A new NBER working paper by Coibon and Gorodnichenko (C&G, ungated version here) suggests that the two approaches may be complements rather than subsitutes. The paper assumes that firms can follow one of 4 pricing schemes, a basic sticky price (Calvo) set up, a sticky information (Mankiw & Reis) regime, a full information flexible price regime and a rule of thumb regime. C&G then estimate the fraction of firms in these four regimes in the context of a more or less straightforward New Keynesian DSGE model.
C&G find that a combo of sticky price and sticky information firms in roughly equal proportions is best for matching the population moments they use to estimate their model. Rule of thumb and full information firms are estimated to be a small and not very important fraction of total firms.
This is a very cool paper. But that's not all on this front.
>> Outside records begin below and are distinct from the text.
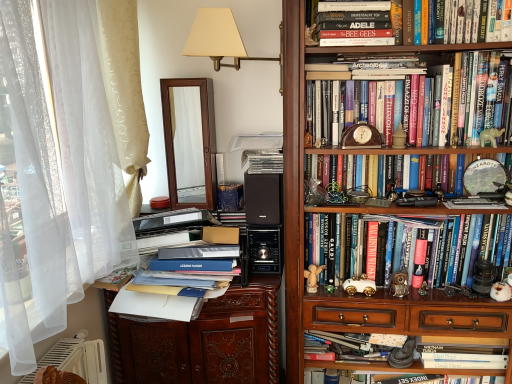 Question: Can we say hardcover book at center, the 2th book from the bottom, lies outside beige fabric lampshade at upper center?

Choices:
 (A) no
 (B) yes

Answer: (B)

Question: Does hardcover book at center, the 2th book from the bottom, have a lesser width compared to beige fabric lampshade at upper center?

Choices:
 (A) yes
 (B) no

Answer: (A)

Question: Is hardcover book at center, the 2th book from the bottom, shorter than beige fabric lampshade at upper center?

Choices:
 (A) yes
 (B) no

Answer: (A)

Question: Is the position of hardcover book at center, which is the fifth book from top to bottom, less distant than that of beige fabric lampshade at upper center?

Choices:
 (A) yes
 (B) no

Answer: (B)

Question: From a real-world perspective, is hardcover book at center, the 2th book from the bottom, positioned over beige fabric lampshade at upper center based on gravity?

Choices:
 (A) no
 (B) yes

Answer: (A)

Question: Considering the relative sizes of hardcover book at center, the 2th book from the bottom, and beige fabric lampshade at upper center in the image provided, is hardcover book at center, the 2th book from the bottom, bigger than beige fabric lampshade at upper center?

Choices:
 (A) no
 (B) yes

Answer: (B)

Question: From the image's perspective, is silver metallic cd case at center, which is the 3th book from bottom to top, located above wooden-framed mirror at center?

Choices:
 (A) no
 (B) yes

Answer: (A)

Question: Is silver metallic cd case at center, which is the 3th book from bottom to top, with wooden-framed mirror at center?

Choices:
 (A) no
 (B) yes

Answer: (A)

Question: Considering the relative positions of silver metallic cd case at center, which is the 3th book from bottom to top, and wooden-framed mirror at center in the image provided, is silver metallic cd case at center, which is the 3th book from bottom to top, in front of wooden-framed mirror at center?

Choices:
 (A) no
 (B) yes

Answer: (B)

Question: Is silver metallic cd case at center, marked as the 4th book in a top-to-bottom arrangement, to the left of wooden-framed mirror at center from the viewer's perspective?

Choices:
 (A) yes
 (B) no

Answer: (B)

Question: Considering the relative positions of silver metallic cd case at center, which is the 3th book from bottom to top, and wooden-framed mirror at center in the image provided, is silver metallic cd case at center, which is the 3th book from bottom to top, behind wooden-framed mirror at center?

Choices:
 (A) yes
 (B) no

Answer: (B)

Question: Can you confirm if silver metallic cd case at center, which is the 3th book from bottom to top, is smaller than wooden-framed mirror at center?

Choices:
 (A) no
 (B) yes

Answer: (B)

Question: Can you confirm if wooden bookshelf at upper right is wider than beige fabric lampshade at upper center?

Choices:
 (A) no
 (B) yes

Answer: (B) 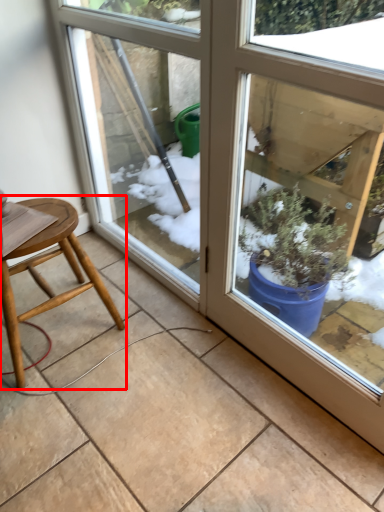 Question: Observing the image, what is the correct spatial positioning of stool (annotated by the red box) in reference to screen door?

Choices:
 (A) right
 (B) left

Answer: (B) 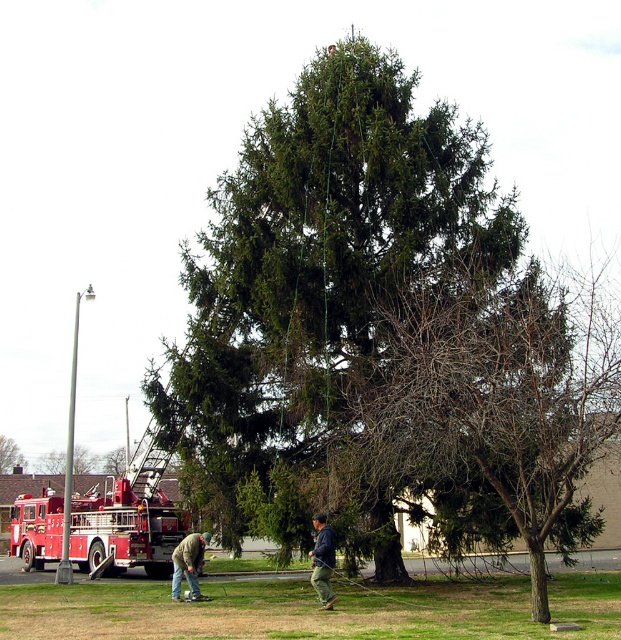 You are a firefighter who needs to park the brushed metal fire truck at lower left near the green matte tree at center. Considering their sizes, will the truck block the tree from view when parked directly in front of it?

The brushed metal fire truck at lower left is much taller than the green matte tree at center, so parking it directly in front would block the tree from view because the truck is taller. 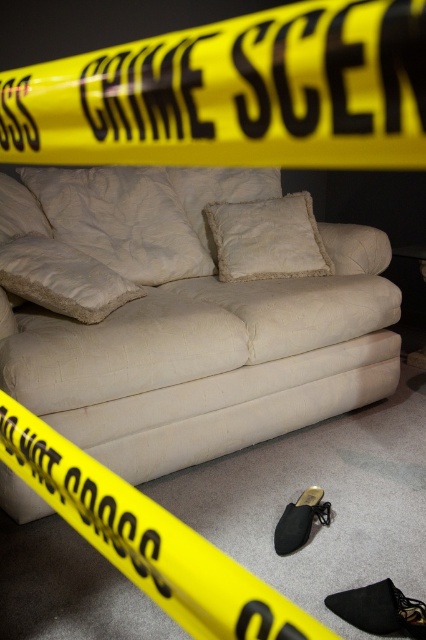 Can you confirm if white textured pillow at center is thinner than fuzzy white pillow at center?

Incorrect, white textured pillow at center's width is not less than fuzzy white pillow at center's.

Which is in front, point (94, 180) or point (279, 198)?

Point (94, 180) is more forward.

Where is `white textured pillow at center`? white textured pillow at center is located at coordinates (121, 220).

Does yellow plastic tape at lower center have a lesser width compared to fuzzy white pillow at center?

Yes.

Does yellow plastic tape at lower center lie in front of fuzzy white pillow at center?

Yes, it is.

Which is in front, point (215, 577) or point (308, 237)?

Point (215, 577) is more forward.

Find the location of a particular element. yellow plastic tape at lower center is located at coordinates (147, 540).

Is point (112, 403) behind point (123, 214)?

No, it is not.

Is point (198, 228) less distant than point (172, 250)?

No, it is behind (172, 250).

Locate an element on the screen. The image size is (426, 640). white fabric couch at center is located at coordinates (201, 320).

You are a GUI agent. You are given a task and a screenshot of the screen. Output one action in this format:
    pyautogui.click(x=<x>, y=<y>)
    Task: Click on the white fabric couch at center
    This screenshot has width=426, height=640.
    Given the screenshot: What is the action you would take?
    pyautogui.click(x=201, y=320) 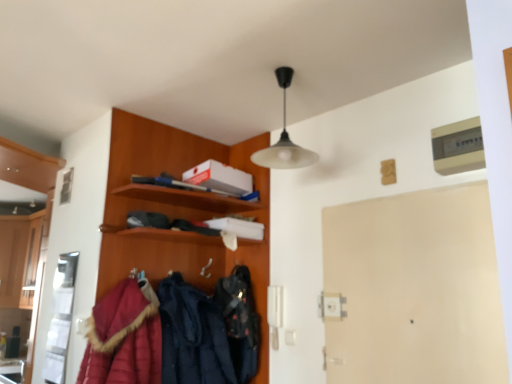 This screenshot has width=512, height=384. What do you see at coordinates (124, 337) in the screenshot? I see `quilted red coat at lower left` at bounding box center [124, 337].

Measure the distance between point [255,313] and camera.

Point [255,313] and camera are 8.12 feet apart.

What do you see at coordinates (284, 139) in the screenshot? I see `matte black pendant light at upper center` at bounding box center [284, 139].

Describe the element at coordinates (18, 255) in the screenshot. I see `brushed metal cabinet at left` at that location.

Measure the distance between wooden coat rack at upper left and camera.

The distance of wooden coat rack at upper left from camera is 2.17 meters.

Locate an element on the screen. Image resolution: width=512 pixels, height=384 pixels. quilted red coat at lower left is located at coordinates (124, 337).

From the image's perspective, is beige matte door at center on top of quilted red coat at lower left?

Correct, beige matte door at center appears higher than quilted red coat at lower left in the image.

Is beige matte door at center surrounding quilted red coat at lower left?

No.

Are beige matte door at center and quilted red coat at lower left located far from each other?

Yes, beige matte door at center and quilted red coat at lower left are quite far apart.

Would you consider quilted red coat at lower left to be distant from velvet black bag at center, acting as the 2th clothing starting from the left?

That's not correct — quilted red coat at lower left is a little close to velvet black bag at center, acting as the 2th clothing starting from the left.

Relative to velvet black bag at center, acting as the 2th clothing starting from the left, is quilted red coat at lower left in front or behind?

Visually, quilted red coat at lower left is located in front of velvet black bag at center, acting as the 2th clothing starting from the left.

Find the location of `cloak in front of the velvet black bag at center, acting as the 2th clothing starting from the left`. cloak in front of the velvet black bag at center, acting as the 2th clothing starting from the left is located at coordinates tap(124, 337).

Considering the relative positions of quilted red coat at lower left and velvet black bag at center, positioned as the first clothing in right-to-left order, in the image provided, is quilted red coat at lower left to the right of velvet black bag at center, positioned as the first clothing in right-to-left order, from the viewer's perspective?

No, quilted red coat at lower left is not to the right of velvet black bag at center, positioned as the first clothing in right-to-left order.

Could you tell me if wooden coat rack at upper left is facing matte black pendant light at upper center?

Yes, wooden coat rack at upper left is turned towards matte black pendant light at upper center.

Considering the sizes of objects wooden coat rack at upper left and matte black pendant light at upper center in the image provided, who is wider, wooden coat rack at upper left or matte black pendant light at upper center?

wooden coat rack at upper left.

Is there a large distance between wooden coat rack at upper left and matte black pendant light at upper center?

Actually, wooden coat rack at upper left and matte black pendant light at upper center are a little close together.

At what (x,y) coordinates should I click in order to perform the action: click on light fixture located in front of the wooden coat rack at upper left. Please return your answer as a coordinate pair (x, y). This screenshot has width=512, height=384. Looking at the image, I should click on (284, 139).

Is brushed metal cabinet at left not near beige matte door at center?

That's right, there is a large distance between brushed metal cabinet at left and beige matte door at center.

From a real-world perspective, between brushed metal cabinet at left and beige matte door at center, who is vertically higher?

In real-world perspective, brushed metal cabinet at left is above.

Based on the photo, is brushed metal cabinet at left oriented away from beige matte door at center?

brushed metal cabinet at left is not turned away from beige matte door at center.

Can you confirm if brushed metal cabinet at left is taller than beige matte door at center?

Indeed, brushed metal cabinet at left has a greater height compared to beige matte door at center.

From a real-world perspective, is matte black pendant light at upper center physically located above or below velvet-like navy blue coat at center, marked as the 2th clothing in a right-to-left arrangement?

matte black pendant light at upper center is above velvet-like navy blue coat at center, marked as the 2th clothing in a right-to-left arrangement.

Is matte black pendant light at upper center completely or partially outside of velvet-like navy blue coat at center, which ranks as the 1th clothing in left-to-right order?

matte black pendant light at upper center lies outside velvet-like navy blue coat at center, which ranks as the 1th clothing in left-to-right order,'s area.

Between matte black pendant light at upper center and velvet-like navy blue coat at center, marked as the 2th clothing in a right-to-left arrangement, which one has more height?

velvet-like navy blue coat at center, marked as the 2th clothing in a right-to-left arrangement, is taller.

Which is in front, matte black pendant light at upper center or velvet-like navy blue coat at center, which ranks as the 1th clothing in left-to-right order?

matte black pendant light at upper center is in front.

Is beige matte door at center positioned far away from velvet-like navy blue coat at center, marked as the 2th clothing in a right-to-left arrangement?

That's not correct — beige matte door at center is a little close to velvet-like navy blue coat at center, marked as the 2th clothing in a right-to-left arrangement.

Considering the relative positions of beige matte door at center and velvet-like navy blue coat at center, marked as the 2th clothing in a right-to-left arrangement, in the image provided, is beige matte door at center to the left of velvet-like navy blue coat at center, marked as the 2th clothing in a right-to-left arrangement, from the viewer's perspective?

In fact, beige matte door at center is to the right of velvet-like navy blue coat at center, marked as the 2th clothing in a right-to-left arrangement.

Considering the points (505, 343) and (158, 292), which point is in front, point (505, 343) or point (158, 292)?

The point (505, 343) is in front.

Can you confirm if beige matte door at center is smaller than velvet-like navy blue coat at center, which ranks as the 1th clothing in left-to-right order?

Correct, beige matte door at center occupies less space than velvet-like navy blue coat at center, which ranks as the 1th clothing in left-to-right order.

Considering the sizes of objects matte black pendant light at upper center and velvet black bag at center, positioned as the first clothing in right-to-left order, in the image provided, who is bigger, matte black pendant light at upper center or velvet black bag at center, positioned as the first clothing in right-to-left order,?

With larger size is matte black pendant light at upper center.

Is matte black pendant light at upper center beside velvet black bag at center, positioned as the first clothing in right-to-left order?

No, matte black pendant light at upper center is not next to velvet black bag at center, positioned as the first clothing in right-to-left order.

Which is closer to the camera, (278, 72) or (231, 314)?

Point (278, 72) is closer to the camera than point (231, 314).

You are a GUI agent. You are given a task and a screenshot of the screen. Output one action in this format:
    pyautogui.click(x=<x>, y=<y>)
    Task: Click on the cloak below the beige matte door at center (from the image's perspective)
    Image resolution: width=512 pixels, height=384 pixels.
    Given the screenshot: What is the action you would take?
    pyautogui.click(x=124, y=337)

Find the location of `cloak located above the velvet black bag at center, acting as the 2th clothing starting from the left (from a real-world perspective)`. cloak located above the velvet black bag at center, acting as the 2th clothing starting from the left (from a real-world perspective) is located at coordinates (124, 337).

Considering their positions, is beige matte door at center positioned closer to brushed metal cabinet at left than velvet-like navy blue coat at center, which ranks as the 1th clothing in left-to-right order?

Among the two, velvet-like navy blue coat at center, which ranks as the 1th clothing in left-to-right order, is located nearer to brushed metal cabinet at left.

Looking at the image, which one is located closer to quilted red coat at lower left, velvet black bag at center, acting as the 2th clothing starting from the left, or beige matte door at center?

velvet black bag at center, acting as the 2th clothing starting from the left, is positioned closer to the anchor quilted red coat at lower left.

Based on their spatial positions, is quilted red coat at lower left or beige matte door at center closer to velvet black bag at center, acting as the 2th clothing starting from the left?

quilted red coat at lower left lies closer to velvet black bag at center, acting as the 2th clothing starting from the left, than the other object.

When comparing their distances from matte black pendant light at upper center, does velvet black bag at center, positioned as the first clothing in right-to-left order, or brushed metal cabinet at left seem further?

Among the two, brushed metal cabinet at left is located further to matte black pendant light at upper center.

Based on their spatial positions, is wooden coat rack at upper left or brushed metal cabinet at left closer to matte black pendant light at upper center?

wooden coat rack at upper left.

Based on their spatial positions, is matte black pendant light at upper center or wooden coat rack at upper left further from beige matte door at center?

wooden coat rack at upper left is positioned further to the anchor beige matte door at center.

Estimate the real-world distances between objects in this image. Which object is further from quilted red coat at lower left, velvet-like navy blue coat at center, marked as the 2th clothing in a right-to-left arrangement, or brushed metal cabinet at left?

Based on the image, brushed metal cabinet at left appears to be further to quilted red coat at lower left.

From the image, which object appears to be farther from quilted red coat at lower left, beige matte door at center or velvet-like navy blue coat at center, marked as the 2th clothing in a right-to-left arrangement?

beige matte door at center.

Image resolution: width=512 pixels, height=384 pixels. I want to click on light fixture between quilted red coat at lower left and beige matte door at center, so click(x=284, y=139).

At what (x,y) coordinates should I click in order to perform the action: click on door between matte black pendant light at upper center and velvet black bag at center, acting as the 2th clothing starting from the left, vertically. Please return your answer as a coordinate pair (x, y). This screenshot has height=384, width=512. Looking at the image, I should click on (415, 289).

Locate an element on the screen. The width and height of the screenshot is (512, 384). clothing between brushed metal cabinet at left and velvet black bag at center, positioned as the first clothing in right-to-left order, in the horizontal direction is located at coordinates [192, 335].

Where is `clothing between matte black pendant light at upper center and velvet black bag at center, positioned as the first clothing in right-to-left order, in the up-down direction`? This screenshot has width=512, height=384. clothing between matte black pendant light at upper center and velvet black bag at center, positioned as the first clothing in right-to-left order, in the up-down direction is located at coordinates (192, 335). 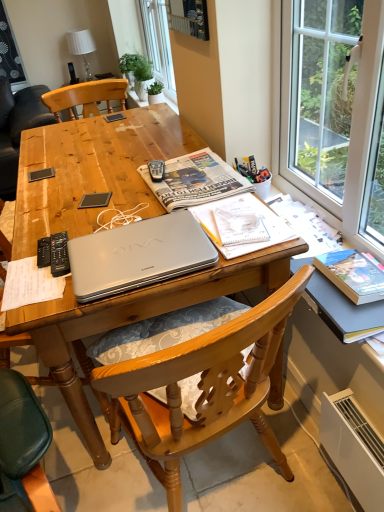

In a paper forthcoming in the Review of Economic Studies (ungated version here) Dupor, Kitamura, and Tsuruga consider a model where all firms face both a sticky price and sticky information scenario. They compare this dual stickiness model to both a pure sticky price and a pure sticky information model and find that data prefer the dual model. They also argue that the dual model fits the data better than a hybrid model that contains some sticky price and some rule of thumb firms.
It's like Reese's Cups people, you don't have to choose between peanut butter and chocolate!
1 comment:
It's kind of sad that 95% of firms are still sticky. This relatively popular HBR paper from 1992 addresses the importance of price management, "a 1% improvement in price... increases operating profit by 11.1%". The paper offers various strategies, which apparently aren't catching on too quickly.